The Calgary Flames dug themselves into a 3-nothing hole early in Game Six, only to miraculously dig themselves out of it and win their first round series against the Vancouver Canucks.

On to the next one
On to the next one
Sergei Belski-USA TODAY Sports

With a 7-4 victory over the Vancouver Canucks in Game 6, the Calgary Flames are going to Round 2 of the Stanley Cup Playoffs. In a wild elimination game, the Flames clawed their way back from a three-goal deficit, eventually winning the game by three goals (thanks to two empty netters).

To fully appreciate how crazy this game was, let's take a period-by-period look at team shots and scoring chances.

First Period

According to the shot metrics, the Calgary Flames dominated the first period. They had twice as many scoring chances (6-3) and shots on goal (9-4) as the Canucks, and out-attempted them 17-12. Yet not even ten minutes into the game, the Flames found themselves down 3-0. Brandon McMillan capitalized on a juicy rebound in the slot to open the scoring for Vancouver two and a half minutes in. Five minutes later Jannik Hansen potted what was essentially a shorthanded goal, and two minutes after that Vancouver converted on a powerplay. Calgary was being blown out on home ice and by all accounts a Game 7 in Vancouver was inevitable. But don't tell the Flames that.

"Even when we're down we're still an excited group," Sean Monahan said after the game. "We have fun playing hockey, so we're down three-nothing, we know we have a special group here, we're not a team that's going to quit or give up so that's an exciting time."

Remember back in Peewee when wins and losses didn't matter and the goal was to have fun? If there ever was a stat that captured magic per 60, this is it.

Second Period

In the second period it was Vancouver's turn to dominate the shot metrics yet lose ground on the scoreboard. A minute in, Monahan was able to build off the momentum of Michael Ferland's late first period goal to make it a 3-2 game. Calgary then weathered a stretch that saw the Canucks take 13 of the next 14 shot attempts, including 4 scoring chances. Then this happened:

Jiri Hudler to Johnny Gaudreau and it's a tied hockey game. However Vancouver was rewarded for all their pressure, regaining the lead on a Luca Sbisa wrist shot before the period was out.

3rd Period

The third is where the Calgary Flames came to shine, and they lit this city on fire. Earlier in the game their powerplay struggled to sustain pressure, but this was the third period, and this was Johnny Gaudreau, Sean Monahan, and Jiri Hudler. Shot pass by Johnny to Monny who tips it wide. Huds recovers and makes no mistake.

4-4 tie game.

With under five minutes to go and Vancouver's top line on the ice, Alex Edler's breakout pass up the middle fails, and David Jones turns the puck the other way. Counter attack. Jones gets a shot through and Ferland nearly gets the rebound. With the puck bouncing in the slot, Matt Stajan stops, waits a half second for the puck to settle, and buries it top corner. Heroic poise by the 31-year old.

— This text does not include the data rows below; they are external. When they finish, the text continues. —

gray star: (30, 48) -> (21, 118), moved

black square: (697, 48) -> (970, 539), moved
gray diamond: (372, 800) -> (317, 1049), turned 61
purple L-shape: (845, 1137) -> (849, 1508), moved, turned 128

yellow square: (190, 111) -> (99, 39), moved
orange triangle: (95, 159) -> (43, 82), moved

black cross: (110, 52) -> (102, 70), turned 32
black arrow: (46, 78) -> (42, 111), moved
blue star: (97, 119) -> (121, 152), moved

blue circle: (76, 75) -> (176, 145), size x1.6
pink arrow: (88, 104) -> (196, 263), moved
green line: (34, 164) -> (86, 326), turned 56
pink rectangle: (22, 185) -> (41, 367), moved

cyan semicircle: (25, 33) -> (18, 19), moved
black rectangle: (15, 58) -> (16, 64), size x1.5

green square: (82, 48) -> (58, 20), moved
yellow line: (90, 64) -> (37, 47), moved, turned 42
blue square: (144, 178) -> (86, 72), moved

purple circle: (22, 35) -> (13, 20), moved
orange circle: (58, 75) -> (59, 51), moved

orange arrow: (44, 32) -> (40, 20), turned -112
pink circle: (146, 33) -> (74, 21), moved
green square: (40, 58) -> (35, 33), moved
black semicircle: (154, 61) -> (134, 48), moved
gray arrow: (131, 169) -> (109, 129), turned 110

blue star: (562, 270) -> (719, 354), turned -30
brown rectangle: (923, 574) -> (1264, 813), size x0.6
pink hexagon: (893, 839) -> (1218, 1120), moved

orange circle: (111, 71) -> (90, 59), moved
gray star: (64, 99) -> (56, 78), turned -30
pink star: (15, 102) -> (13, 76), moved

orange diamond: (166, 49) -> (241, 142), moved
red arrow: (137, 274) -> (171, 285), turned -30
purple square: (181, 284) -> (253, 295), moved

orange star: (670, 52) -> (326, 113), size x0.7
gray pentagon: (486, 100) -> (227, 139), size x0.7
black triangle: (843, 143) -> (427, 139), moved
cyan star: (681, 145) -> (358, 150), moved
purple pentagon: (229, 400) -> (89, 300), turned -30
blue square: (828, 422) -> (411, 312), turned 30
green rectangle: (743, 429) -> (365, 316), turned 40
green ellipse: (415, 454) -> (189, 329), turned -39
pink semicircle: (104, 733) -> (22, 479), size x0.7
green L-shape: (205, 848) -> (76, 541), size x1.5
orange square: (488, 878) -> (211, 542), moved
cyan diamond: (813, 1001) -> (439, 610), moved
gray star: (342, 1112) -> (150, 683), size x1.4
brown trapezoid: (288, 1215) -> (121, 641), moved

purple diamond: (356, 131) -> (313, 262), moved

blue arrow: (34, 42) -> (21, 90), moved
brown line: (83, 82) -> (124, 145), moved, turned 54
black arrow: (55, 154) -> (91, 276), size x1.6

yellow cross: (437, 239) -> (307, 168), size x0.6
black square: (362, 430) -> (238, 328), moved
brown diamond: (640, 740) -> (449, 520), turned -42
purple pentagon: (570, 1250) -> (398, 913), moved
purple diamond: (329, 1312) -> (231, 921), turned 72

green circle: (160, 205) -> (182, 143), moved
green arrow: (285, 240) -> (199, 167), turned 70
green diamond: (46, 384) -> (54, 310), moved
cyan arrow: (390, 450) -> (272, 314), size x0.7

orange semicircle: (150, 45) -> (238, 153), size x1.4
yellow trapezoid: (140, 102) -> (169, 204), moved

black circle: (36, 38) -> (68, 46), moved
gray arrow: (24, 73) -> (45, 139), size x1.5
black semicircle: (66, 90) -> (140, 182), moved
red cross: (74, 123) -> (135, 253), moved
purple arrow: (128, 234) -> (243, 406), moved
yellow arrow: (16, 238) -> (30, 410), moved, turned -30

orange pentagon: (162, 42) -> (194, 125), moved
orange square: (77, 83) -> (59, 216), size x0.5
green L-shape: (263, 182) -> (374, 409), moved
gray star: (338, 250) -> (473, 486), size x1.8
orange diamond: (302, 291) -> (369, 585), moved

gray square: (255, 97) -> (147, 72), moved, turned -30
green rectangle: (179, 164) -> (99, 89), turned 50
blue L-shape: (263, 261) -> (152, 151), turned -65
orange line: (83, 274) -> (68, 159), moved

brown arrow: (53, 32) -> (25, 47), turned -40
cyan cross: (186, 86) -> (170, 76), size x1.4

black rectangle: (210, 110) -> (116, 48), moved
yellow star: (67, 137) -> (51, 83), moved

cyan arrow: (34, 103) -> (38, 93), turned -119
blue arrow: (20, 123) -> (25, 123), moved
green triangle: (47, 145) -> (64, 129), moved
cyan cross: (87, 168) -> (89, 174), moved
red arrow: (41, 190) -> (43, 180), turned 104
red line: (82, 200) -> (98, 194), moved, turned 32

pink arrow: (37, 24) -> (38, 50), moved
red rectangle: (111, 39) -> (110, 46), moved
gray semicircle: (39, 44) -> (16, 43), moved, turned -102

Two empty netters later, Calgary Flames took this one by a final score of 7-4.

Game Totals

Player Contribution Rankings

Player contribution numbers tell us exactly who was involved in generating shots and scoring chances. There are three types:

  1. Shot Attempt Contribution (SA-Co): This is the total number of shot attempts a player contributes to, either as the shooter or the primary or secondary passer to set up the shot.
  2. Shot on Goal Contribution (SOG-Co): This is the total number of shots on goal a player contributes to, either as the shooter or the primary passer.
  3. Scoring Chance Contribution (SC-Co): This is the total number of scoring chances a player contributes to, either as the shooter who takes a shot from the home plate scoring chance area, or as the primary passer who sets up the shooter in the scoring chance area.

The graphs below rank all players for each contribution type at 5v5 (players who didn't contribute are not included). Bars are colour-coded by team.

Shot Attempts

Once again, Henrik and Daniel Sedin contributed to the most shot attempts. As Kris Russell said after the game, "the Sedins might play the best two-man cycle in the league."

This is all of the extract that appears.